- [MATERIAL SHOWN]
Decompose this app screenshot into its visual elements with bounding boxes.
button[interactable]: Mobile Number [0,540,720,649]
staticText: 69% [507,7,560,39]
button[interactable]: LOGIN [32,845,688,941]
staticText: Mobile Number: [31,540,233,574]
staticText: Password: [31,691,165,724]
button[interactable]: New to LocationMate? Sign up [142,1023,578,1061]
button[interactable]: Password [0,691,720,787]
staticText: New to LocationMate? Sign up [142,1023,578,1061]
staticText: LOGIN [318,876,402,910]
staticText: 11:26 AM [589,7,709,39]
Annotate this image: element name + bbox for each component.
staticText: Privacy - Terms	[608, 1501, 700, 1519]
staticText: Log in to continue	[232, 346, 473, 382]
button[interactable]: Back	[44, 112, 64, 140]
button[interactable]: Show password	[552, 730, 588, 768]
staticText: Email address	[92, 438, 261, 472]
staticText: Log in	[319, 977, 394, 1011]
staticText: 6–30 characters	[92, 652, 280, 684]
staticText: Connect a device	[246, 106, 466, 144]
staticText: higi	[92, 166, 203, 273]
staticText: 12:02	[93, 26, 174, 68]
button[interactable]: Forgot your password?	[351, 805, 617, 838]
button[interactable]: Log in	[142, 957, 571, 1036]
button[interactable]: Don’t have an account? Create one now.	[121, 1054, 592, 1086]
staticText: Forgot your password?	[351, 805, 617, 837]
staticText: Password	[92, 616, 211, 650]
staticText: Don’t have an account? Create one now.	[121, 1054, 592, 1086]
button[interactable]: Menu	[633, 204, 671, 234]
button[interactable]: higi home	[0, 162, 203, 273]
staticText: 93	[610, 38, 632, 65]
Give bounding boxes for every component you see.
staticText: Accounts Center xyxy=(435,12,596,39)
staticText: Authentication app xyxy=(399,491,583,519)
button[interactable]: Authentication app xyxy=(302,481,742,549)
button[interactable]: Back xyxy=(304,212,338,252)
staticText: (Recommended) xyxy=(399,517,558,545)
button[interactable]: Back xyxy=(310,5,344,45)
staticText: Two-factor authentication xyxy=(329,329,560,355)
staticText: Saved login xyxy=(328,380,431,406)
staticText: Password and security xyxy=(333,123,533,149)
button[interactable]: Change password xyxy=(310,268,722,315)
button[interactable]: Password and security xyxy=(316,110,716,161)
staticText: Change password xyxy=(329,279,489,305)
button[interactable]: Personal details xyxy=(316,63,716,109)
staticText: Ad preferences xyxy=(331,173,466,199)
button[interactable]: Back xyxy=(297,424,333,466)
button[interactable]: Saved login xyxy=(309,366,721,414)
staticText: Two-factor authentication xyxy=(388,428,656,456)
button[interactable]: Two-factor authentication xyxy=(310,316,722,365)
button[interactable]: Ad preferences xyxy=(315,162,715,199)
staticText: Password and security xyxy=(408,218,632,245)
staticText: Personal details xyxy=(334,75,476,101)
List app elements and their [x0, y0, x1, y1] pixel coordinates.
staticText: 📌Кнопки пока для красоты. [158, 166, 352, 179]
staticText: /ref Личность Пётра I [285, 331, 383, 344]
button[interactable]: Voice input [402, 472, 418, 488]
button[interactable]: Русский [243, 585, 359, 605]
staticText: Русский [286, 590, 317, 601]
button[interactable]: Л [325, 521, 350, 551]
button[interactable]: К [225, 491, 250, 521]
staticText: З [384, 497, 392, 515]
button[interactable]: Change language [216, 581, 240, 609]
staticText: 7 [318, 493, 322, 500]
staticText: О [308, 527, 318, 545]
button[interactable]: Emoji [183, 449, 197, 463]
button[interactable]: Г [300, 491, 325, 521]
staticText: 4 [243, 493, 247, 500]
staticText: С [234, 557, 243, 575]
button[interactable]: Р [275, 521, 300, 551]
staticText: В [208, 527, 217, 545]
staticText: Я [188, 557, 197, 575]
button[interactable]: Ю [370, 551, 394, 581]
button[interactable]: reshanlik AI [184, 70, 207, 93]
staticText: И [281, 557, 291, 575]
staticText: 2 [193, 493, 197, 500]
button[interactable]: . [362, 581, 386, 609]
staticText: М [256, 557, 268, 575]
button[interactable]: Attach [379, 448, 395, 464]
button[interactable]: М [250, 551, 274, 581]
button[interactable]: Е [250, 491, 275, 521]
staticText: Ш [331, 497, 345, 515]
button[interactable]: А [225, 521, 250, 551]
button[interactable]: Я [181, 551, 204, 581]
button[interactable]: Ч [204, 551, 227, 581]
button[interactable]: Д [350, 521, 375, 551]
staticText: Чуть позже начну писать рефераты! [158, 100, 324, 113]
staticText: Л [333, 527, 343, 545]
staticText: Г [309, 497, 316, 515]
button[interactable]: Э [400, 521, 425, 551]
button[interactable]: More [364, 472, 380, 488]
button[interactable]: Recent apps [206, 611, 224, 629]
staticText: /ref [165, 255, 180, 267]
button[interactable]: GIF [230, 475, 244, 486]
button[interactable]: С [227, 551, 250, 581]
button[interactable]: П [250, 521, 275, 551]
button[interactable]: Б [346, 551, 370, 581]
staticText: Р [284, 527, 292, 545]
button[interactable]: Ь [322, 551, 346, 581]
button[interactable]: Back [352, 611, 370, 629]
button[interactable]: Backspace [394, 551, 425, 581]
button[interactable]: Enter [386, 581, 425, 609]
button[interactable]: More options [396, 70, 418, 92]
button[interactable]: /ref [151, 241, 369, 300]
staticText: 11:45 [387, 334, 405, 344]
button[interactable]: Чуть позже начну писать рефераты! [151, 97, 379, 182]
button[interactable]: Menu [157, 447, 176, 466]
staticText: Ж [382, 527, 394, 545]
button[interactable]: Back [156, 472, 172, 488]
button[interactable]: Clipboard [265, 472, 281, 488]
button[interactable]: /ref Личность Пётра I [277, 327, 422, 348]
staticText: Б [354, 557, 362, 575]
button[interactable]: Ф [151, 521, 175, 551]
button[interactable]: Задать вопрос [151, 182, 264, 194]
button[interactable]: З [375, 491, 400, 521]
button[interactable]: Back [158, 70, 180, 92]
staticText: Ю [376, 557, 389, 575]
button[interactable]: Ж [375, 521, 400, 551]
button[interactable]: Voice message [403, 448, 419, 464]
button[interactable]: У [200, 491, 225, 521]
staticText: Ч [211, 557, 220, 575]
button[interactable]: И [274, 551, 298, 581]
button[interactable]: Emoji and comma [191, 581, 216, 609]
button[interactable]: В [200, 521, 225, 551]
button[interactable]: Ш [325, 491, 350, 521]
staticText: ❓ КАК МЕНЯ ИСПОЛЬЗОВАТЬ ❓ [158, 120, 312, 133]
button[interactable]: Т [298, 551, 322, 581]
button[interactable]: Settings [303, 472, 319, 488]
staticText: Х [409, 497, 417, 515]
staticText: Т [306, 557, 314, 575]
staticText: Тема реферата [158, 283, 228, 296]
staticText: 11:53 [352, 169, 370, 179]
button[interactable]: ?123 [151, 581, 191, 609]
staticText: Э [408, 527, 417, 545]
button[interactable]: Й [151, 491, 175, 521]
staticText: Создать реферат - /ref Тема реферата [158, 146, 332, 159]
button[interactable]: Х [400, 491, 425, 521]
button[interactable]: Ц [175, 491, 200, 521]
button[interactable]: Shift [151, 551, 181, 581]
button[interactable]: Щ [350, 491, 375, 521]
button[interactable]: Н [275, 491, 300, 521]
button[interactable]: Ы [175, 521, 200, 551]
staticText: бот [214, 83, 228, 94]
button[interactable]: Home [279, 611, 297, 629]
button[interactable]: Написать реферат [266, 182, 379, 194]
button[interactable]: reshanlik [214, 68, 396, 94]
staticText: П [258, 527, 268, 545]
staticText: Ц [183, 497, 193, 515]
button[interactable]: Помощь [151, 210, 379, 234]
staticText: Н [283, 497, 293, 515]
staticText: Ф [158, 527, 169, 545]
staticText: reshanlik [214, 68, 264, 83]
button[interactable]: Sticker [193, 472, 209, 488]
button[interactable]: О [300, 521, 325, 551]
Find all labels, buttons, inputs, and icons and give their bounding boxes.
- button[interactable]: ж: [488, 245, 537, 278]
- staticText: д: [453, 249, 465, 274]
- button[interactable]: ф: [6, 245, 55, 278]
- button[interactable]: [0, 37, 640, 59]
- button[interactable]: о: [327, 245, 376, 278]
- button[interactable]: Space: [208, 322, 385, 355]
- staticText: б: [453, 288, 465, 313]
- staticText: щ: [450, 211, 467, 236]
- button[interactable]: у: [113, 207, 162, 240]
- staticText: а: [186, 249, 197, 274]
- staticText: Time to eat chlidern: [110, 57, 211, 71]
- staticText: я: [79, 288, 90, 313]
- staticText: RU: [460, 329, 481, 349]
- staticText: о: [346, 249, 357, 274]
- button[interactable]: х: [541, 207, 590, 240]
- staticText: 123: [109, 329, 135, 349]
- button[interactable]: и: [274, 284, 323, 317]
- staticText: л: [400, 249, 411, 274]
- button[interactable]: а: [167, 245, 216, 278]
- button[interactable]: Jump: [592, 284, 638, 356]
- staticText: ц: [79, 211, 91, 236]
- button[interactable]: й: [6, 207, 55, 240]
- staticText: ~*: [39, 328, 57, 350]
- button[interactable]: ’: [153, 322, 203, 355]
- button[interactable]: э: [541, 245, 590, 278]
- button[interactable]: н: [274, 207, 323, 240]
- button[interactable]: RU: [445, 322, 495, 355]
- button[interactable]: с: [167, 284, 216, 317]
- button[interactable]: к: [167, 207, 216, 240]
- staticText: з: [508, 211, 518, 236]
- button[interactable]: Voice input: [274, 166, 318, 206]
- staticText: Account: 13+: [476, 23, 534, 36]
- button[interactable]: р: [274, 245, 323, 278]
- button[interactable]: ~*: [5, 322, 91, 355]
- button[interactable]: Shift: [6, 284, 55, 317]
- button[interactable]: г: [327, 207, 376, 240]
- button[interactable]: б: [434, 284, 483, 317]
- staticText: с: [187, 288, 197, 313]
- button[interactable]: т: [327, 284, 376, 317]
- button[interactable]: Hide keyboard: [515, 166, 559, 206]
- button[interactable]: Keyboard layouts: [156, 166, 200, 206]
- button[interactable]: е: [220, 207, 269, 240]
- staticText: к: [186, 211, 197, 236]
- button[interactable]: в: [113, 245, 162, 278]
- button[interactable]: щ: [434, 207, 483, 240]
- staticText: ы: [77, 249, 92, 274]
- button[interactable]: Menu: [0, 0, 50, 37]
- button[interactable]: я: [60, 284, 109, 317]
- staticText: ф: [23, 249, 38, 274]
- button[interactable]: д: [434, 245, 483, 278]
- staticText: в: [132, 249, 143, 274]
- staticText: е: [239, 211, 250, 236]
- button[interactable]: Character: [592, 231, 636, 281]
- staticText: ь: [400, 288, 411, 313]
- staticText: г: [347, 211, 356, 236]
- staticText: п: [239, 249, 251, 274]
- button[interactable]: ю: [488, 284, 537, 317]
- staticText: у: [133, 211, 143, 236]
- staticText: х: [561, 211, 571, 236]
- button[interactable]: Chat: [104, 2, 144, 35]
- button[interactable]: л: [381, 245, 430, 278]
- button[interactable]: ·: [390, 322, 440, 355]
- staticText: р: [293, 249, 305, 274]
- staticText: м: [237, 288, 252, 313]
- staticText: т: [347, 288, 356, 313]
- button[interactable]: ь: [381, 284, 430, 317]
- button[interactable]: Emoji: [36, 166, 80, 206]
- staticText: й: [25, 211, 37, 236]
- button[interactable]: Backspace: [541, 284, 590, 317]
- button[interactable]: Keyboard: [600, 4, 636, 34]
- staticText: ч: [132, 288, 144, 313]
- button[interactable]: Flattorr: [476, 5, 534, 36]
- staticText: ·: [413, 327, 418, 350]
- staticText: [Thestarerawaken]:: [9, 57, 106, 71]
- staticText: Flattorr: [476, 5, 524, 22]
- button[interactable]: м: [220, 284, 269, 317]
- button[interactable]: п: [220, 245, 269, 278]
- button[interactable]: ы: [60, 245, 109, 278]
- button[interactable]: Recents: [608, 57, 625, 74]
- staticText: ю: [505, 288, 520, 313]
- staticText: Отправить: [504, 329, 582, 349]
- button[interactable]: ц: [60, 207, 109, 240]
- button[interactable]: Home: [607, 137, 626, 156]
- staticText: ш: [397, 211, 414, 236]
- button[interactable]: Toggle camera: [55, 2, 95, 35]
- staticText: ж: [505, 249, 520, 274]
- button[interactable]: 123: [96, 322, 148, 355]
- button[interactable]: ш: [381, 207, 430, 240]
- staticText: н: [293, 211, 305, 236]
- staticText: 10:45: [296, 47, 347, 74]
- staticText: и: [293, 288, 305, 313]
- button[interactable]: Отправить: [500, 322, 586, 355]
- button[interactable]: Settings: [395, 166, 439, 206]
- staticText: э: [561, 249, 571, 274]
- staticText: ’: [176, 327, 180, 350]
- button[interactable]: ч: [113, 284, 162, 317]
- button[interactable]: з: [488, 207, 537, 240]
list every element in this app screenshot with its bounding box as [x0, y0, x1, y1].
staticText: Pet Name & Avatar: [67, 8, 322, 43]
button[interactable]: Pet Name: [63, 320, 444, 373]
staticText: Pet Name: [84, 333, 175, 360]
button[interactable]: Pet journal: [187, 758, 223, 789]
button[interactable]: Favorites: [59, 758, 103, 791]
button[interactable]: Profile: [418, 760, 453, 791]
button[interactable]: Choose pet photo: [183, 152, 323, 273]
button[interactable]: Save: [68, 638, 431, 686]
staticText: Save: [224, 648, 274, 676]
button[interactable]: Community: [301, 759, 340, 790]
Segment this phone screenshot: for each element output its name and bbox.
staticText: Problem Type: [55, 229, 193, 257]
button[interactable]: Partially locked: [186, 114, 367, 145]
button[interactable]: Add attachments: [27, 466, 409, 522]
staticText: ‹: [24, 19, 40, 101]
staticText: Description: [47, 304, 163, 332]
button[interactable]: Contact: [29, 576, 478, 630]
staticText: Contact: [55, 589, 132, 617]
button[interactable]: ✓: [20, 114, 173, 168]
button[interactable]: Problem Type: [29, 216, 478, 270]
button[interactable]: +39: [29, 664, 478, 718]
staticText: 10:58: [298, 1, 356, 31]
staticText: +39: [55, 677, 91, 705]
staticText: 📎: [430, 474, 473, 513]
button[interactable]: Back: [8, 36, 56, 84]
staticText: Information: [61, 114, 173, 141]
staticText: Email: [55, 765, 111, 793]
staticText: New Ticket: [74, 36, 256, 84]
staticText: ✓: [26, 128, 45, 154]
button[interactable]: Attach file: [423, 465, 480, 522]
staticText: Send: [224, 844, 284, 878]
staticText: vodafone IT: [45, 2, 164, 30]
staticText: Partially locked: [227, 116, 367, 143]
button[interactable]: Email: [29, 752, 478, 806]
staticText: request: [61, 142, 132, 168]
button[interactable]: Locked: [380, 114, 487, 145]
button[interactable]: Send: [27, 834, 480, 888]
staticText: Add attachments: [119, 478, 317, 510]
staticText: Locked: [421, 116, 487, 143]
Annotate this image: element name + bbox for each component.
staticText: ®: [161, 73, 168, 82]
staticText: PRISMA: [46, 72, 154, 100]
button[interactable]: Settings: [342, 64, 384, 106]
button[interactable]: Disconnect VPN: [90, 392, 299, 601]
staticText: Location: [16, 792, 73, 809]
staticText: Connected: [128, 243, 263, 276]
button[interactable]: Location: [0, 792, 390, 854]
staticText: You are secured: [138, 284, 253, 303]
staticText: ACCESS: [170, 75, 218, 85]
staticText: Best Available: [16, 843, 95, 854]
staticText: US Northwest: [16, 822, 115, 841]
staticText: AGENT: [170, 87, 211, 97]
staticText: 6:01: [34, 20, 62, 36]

- [WHAT NEEDS TO BE DONE] I would like you to report every line in the listing above that contains "Чуть".

- [FINISHED EXERCISE]
staticText: Чуть позже начну писать рефераты! [158, 100, 324, 113]
button[interactable]: Чуть позже начну писать рефераты! [151, 97, 379, 182]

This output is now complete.